Mining companies like Africa for its weak environmental rules. When gold prices fell recently, Vancouver-based Casmyn Corp. was able to turn from shaft mining to less-expensive open-pit mining which, by US environmental standards, is much less acceptable, says Gregory Gosson, Casmyn's managing director. Mining executives insist they respect "international environment standards," regardless of where they mine.

Bronwen Jones, an engineering geologist who is a one-woman critic of the industry, says, "There may be good standards in Africa, but the law is not applied. The public is ill-educated, and there are too few watchdogs and inspectors. The mines are rarely fenced, and people get hurt. The mines pollute the groundwater, and there is incomplete disclosure of information.

"For example, uranium and gold occur together and so tailings are often radioactive, but the communities don't know it."

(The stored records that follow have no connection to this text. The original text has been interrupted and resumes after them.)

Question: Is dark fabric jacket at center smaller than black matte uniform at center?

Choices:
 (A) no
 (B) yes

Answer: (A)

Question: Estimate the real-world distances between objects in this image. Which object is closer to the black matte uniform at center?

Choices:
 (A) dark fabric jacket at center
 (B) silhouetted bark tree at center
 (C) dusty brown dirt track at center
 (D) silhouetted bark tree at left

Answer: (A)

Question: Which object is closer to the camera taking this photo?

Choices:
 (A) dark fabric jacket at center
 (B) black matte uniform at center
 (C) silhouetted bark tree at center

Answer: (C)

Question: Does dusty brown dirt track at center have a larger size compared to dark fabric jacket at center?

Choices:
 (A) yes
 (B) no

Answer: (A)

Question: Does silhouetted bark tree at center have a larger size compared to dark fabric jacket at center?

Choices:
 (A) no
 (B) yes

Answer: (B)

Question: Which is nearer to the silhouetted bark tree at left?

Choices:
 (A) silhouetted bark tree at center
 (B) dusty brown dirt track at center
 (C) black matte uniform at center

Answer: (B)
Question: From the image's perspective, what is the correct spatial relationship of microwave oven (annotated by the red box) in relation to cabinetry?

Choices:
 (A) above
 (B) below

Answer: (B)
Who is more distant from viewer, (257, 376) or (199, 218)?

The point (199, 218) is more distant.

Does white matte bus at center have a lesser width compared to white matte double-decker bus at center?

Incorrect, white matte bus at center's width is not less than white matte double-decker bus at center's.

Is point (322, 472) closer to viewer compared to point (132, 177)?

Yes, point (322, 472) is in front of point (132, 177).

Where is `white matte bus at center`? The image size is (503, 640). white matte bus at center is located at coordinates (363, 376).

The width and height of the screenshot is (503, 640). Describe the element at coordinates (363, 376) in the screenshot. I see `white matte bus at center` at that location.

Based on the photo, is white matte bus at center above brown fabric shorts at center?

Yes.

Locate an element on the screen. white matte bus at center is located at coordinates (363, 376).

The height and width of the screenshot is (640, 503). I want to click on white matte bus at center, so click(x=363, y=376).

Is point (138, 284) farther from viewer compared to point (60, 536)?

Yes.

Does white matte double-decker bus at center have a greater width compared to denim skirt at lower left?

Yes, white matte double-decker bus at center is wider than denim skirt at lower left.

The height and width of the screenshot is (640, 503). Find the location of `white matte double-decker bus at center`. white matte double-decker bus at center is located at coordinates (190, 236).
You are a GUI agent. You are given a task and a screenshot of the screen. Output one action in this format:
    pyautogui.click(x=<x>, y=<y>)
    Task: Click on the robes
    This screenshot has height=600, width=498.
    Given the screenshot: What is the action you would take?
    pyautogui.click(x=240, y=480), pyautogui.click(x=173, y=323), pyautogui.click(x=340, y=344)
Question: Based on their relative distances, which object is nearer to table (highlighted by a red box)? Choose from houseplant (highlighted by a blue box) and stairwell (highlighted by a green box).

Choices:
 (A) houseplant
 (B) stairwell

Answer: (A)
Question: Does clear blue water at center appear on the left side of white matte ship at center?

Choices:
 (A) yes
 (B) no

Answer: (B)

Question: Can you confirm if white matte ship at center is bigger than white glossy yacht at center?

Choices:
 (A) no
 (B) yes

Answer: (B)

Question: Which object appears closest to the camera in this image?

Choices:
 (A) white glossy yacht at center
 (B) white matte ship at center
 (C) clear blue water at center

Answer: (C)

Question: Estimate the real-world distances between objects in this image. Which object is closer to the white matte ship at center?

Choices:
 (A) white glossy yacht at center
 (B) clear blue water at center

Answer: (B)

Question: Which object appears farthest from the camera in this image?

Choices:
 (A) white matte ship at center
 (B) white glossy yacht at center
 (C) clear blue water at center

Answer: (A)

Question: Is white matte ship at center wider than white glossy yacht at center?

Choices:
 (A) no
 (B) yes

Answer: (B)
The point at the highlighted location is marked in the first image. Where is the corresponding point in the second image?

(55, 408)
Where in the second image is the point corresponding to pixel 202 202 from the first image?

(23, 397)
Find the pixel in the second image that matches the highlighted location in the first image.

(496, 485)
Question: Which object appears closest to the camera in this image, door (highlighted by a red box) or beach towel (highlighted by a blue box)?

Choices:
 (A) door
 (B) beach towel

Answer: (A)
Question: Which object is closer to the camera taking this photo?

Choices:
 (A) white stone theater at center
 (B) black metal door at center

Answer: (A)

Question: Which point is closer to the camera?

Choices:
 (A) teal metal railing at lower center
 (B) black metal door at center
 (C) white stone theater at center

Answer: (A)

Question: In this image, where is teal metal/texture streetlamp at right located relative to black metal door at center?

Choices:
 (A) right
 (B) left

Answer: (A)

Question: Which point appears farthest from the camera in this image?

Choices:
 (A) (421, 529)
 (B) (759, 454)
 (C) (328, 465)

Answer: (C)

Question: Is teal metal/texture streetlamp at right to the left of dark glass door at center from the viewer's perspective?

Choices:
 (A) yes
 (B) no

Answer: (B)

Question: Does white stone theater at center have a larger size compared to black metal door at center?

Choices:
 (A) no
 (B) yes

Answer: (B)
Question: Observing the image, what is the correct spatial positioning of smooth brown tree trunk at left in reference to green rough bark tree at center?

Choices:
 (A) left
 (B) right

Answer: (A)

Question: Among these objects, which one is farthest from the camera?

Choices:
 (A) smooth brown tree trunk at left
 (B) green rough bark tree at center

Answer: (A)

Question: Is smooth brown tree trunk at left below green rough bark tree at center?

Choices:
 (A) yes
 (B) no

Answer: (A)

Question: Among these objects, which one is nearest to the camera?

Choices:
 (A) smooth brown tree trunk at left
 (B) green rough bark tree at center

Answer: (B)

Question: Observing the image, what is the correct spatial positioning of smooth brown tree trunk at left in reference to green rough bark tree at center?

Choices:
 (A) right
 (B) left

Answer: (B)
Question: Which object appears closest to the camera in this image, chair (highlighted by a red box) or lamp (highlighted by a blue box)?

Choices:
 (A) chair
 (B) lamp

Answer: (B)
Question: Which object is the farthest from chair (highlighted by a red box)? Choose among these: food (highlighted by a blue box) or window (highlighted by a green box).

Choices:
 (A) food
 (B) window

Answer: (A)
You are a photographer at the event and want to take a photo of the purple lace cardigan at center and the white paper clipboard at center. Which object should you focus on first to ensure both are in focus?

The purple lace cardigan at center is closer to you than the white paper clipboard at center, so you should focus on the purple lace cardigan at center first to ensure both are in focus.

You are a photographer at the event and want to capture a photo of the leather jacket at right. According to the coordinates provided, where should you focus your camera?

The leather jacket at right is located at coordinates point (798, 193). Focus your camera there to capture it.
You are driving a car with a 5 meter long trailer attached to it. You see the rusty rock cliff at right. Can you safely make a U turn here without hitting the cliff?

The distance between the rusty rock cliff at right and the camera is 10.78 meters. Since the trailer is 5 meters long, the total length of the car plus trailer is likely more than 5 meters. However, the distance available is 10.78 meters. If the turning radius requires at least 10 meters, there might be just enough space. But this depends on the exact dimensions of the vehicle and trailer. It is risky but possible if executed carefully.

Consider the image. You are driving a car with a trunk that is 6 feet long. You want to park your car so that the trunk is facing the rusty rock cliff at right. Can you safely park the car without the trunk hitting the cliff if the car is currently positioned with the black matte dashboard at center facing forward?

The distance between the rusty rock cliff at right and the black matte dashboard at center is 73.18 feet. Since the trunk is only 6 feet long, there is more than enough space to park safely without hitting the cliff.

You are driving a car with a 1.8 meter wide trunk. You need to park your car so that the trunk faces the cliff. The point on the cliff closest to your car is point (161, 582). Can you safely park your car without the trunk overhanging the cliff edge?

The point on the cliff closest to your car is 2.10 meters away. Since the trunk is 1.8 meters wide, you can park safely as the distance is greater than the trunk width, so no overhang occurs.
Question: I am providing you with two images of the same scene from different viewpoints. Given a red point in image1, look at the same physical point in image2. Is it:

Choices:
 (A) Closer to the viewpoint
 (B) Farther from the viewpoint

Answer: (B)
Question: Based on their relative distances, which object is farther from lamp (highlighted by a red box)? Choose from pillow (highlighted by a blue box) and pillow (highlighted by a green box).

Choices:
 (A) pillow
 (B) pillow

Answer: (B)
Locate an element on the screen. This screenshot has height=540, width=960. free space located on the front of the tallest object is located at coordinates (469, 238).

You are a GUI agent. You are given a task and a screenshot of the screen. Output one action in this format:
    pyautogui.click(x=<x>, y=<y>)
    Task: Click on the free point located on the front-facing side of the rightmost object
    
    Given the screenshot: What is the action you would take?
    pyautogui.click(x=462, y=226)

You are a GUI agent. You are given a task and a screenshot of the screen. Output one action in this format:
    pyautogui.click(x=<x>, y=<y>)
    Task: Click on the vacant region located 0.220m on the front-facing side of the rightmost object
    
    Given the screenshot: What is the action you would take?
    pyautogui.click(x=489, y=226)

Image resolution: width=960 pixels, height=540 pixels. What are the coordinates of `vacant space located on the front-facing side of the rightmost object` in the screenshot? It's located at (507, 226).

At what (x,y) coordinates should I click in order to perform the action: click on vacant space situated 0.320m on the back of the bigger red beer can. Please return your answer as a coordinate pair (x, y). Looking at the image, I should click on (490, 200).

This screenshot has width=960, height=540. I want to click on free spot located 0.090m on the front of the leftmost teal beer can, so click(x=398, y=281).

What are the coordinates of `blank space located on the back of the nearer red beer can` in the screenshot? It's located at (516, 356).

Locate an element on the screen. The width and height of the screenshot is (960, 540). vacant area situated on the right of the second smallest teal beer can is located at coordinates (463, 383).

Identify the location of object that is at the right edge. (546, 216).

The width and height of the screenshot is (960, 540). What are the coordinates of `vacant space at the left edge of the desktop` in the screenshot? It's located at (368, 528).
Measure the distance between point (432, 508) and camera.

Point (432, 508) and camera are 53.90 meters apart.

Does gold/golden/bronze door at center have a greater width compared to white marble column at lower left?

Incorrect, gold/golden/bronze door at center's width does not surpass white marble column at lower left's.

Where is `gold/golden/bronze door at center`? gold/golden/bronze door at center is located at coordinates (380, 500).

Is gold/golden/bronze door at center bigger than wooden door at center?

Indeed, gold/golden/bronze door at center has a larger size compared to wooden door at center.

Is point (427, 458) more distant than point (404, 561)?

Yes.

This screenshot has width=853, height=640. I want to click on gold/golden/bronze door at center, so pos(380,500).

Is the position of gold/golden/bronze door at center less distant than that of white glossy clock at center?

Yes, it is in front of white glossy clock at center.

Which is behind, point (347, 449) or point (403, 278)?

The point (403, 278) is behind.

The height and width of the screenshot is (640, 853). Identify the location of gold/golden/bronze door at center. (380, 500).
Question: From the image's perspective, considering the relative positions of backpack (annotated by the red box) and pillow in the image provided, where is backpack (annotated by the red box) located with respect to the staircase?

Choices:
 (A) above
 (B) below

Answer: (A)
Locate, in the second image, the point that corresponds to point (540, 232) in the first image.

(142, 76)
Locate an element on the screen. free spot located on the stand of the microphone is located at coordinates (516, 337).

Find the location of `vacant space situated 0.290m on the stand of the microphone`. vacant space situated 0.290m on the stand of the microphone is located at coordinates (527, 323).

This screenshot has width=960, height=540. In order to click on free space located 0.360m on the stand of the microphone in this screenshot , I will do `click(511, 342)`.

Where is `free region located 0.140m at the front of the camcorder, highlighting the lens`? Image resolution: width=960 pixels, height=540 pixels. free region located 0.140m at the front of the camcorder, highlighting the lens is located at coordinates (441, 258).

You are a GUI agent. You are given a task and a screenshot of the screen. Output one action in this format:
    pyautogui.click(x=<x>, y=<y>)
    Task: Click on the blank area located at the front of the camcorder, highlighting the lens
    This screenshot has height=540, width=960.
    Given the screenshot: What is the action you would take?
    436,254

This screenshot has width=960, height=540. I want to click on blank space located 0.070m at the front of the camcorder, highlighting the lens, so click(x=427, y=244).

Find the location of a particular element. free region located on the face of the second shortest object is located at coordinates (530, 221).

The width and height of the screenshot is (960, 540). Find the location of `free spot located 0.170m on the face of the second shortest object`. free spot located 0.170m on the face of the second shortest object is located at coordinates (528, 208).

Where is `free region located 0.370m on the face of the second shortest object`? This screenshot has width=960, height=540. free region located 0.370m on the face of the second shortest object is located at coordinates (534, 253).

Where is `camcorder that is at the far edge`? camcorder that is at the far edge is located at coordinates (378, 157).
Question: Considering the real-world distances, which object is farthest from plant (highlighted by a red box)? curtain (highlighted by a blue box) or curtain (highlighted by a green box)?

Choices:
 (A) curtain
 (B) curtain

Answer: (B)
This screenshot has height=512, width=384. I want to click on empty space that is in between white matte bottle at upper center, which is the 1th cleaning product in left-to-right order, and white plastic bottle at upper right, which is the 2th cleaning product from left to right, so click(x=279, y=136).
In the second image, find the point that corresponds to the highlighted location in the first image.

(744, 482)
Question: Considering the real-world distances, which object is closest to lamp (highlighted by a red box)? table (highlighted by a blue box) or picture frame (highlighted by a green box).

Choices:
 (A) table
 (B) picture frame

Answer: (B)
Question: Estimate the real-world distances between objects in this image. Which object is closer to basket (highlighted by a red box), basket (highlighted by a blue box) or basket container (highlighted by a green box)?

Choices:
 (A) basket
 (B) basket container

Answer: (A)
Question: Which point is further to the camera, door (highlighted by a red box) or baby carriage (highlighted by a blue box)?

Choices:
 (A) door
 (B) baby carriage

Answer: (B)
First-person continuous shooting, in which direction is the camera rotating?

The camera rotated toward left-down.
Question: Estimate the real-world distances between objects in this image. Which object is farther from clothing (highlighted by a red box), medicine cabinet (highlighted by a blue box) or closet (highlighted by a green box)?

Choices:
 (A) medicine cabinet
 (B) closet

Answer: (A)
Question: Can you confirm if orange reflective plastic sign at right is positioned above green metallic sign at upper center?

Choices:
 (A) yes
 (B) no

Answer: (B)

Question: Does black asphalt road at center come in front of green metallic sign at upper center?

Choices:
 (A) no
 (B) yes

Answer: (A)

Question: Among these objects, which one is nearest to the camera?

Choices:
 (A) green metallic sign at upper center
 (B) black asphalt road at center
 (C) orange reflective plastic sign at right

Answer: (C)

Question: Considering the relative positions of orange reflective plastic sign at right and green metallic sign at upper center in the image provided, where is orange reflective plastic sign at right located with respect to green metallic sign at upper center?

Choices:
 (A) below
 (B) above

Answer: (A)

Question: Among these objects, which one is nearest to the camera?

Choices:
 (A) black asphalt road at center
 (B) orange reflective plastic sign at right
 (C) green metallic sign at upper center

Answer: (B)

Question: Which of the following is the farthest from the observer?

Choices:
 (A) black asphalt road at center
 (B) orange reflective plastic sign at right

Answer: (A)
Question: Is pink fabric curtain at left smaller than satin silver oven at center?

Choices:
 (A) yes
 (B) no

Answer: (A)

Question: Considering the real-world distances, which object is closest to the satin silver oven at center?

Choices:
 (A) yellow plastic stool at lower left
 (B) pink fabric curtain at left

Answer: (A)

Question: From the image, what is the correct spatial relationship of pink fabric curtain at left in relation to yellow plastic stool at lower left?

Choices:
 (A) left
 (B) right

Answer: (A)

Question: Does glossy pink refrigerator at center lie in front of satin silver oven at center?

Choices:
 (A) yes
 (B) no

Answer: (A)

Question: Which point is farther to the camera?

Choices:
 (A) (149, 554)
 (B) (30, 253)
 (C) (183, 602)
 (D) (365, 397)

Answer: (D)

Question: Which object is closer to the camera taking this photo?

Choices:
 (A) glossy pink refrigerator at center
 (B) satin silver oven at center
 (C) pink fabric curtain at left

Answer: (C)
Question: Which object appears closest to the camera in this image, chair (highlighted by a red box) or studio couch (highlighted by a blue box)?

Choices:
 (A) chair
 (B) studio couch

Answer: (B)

In South Africa, a coalition of trade unionists and environmentalists recently launched a campaign against the world's largest mining group, London-based Rio Tinto. They claim the multinational company exploits workers and abuses the environment and human rights.

Africa's strongest unions are in South Africa, where jobs have been shed as gold prices have dropped from a 1980 peak of $850 an ounce to about $300 today. Unemployment is estimated at 30 percent, and the mining work force has fallen from 550,000 a decade ago to less than 300,000 today.